Я, как правило, стоял на охране пороховых складов в поле, далеко за городом, где всегда метель, ухудшавшая видимость донельзя, и готовый тебя унести ветер.

Как-то лейтенант, старший по караулу, признался мне, что хотел ночью подползти к посту с целью проверки моей бдительности, но побоялся. Недавно стало известно, что в Чернигове начальник караула - тоже лейтенант - за подобную шутку поплатился головой: часовой всадил в него пулю, и часовому ничего за это не было. Как видно, наш лейтенант по молодости немногим отличался от нас.

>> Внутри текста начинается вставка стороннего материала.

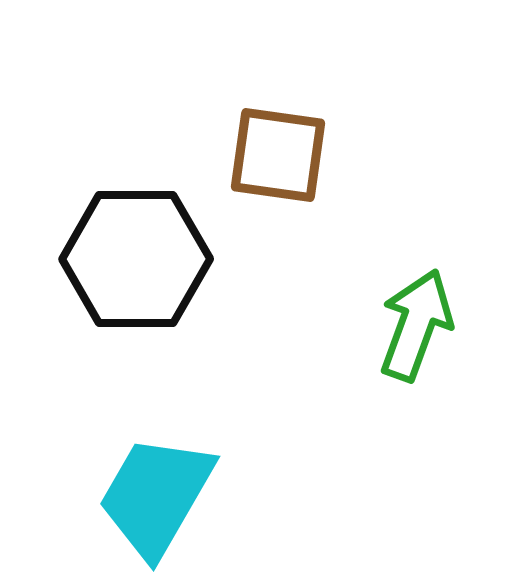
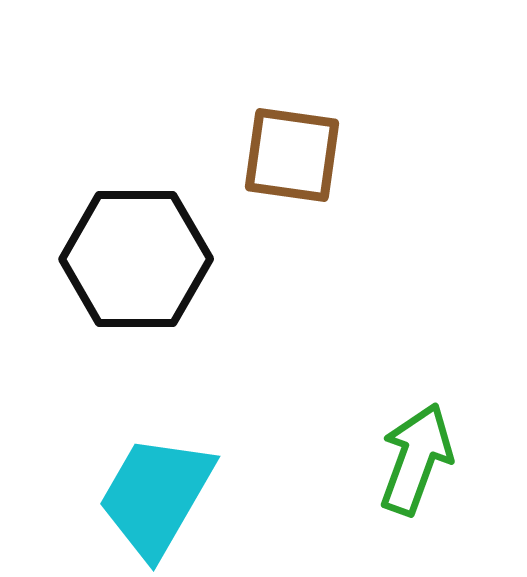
brown square: moved 14 px right
green arrow: moved 134 px down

Были и другие случаи. Из того же письма Ниночке от 6–9 апреля: "Опять в карауле. Опять - пороховые склады. На этот раз стоять веселее, так как недавно было нападение на один из постов, и теперь усилили караулы, наладили сигнализацию вплоть до телефонной связи с гарнизоном и даже придали караулу ручной пулемет. А ураган свистит!"

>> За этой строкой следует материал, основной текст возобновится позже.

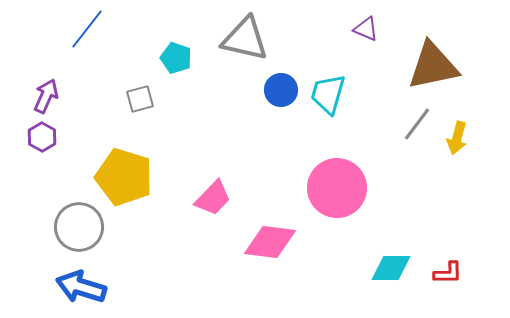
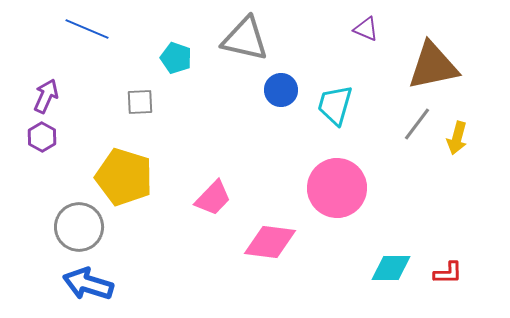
blue line: rotated 75 degrees clockwise
cyan trapezoid: moved 7 px right, 11 px down
gray square: moved 3 px down; rotated 12 degrees clockwise
blue arrow: moved 7 px right, 3 px up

Иногда думается: все бы были такими солдатами, как Травников, - ну до чего покладистый человек! В письме Нине от 22 февраля я писал: "…У меня есть друг - Травников, студент ЛИИЖТа. Он ко всем требованиям относится очень просто: Проползти 200 метров? Пожалуйста! Проползти 500 метров? Пожалуйста! С 5 утра до 10 вечера в любой мороз быть на стрельбище? Пожалуйста!" Только восхищаться можно таким человеком. Он был высокий, худой, сутулился при ходьбе; чрезвычайно интеллигентный, если в то время и в тех условиях приемлемо так говорить о нас; сердечный, добрый, приветливый человек, верный товарищ. Наши дороги разошлись в августе 1940 года, и его судьба мне не известна.

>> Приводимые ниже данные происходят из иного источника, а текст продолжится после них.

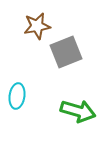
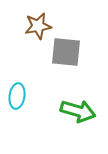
brown star: moved 1 px right
gray square: rotated 28 degrees clockwise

Понемногу приучали нас и к походам: сперва к малым, а вскоре и к большим. Из письма Нине от 19 марта: "О походе. 17-го утром полке оркестром и песнями ушел из города. Продвинулись на 20 километров со встречными "боями". На следующий день вернулись. Рота получила отличную оценку, и сегодня дали выходной, то есть - спать до 6-ти вечера…"

Мы привыкли к армейской службе. Нам казалось, что служим давно, а на самом деле - всего 4 месяца. Дивизию полностью укомплектовали личным составом взамен выбывших на фронт.

Познакомились с новым "Дисциплинарным уставом РККА".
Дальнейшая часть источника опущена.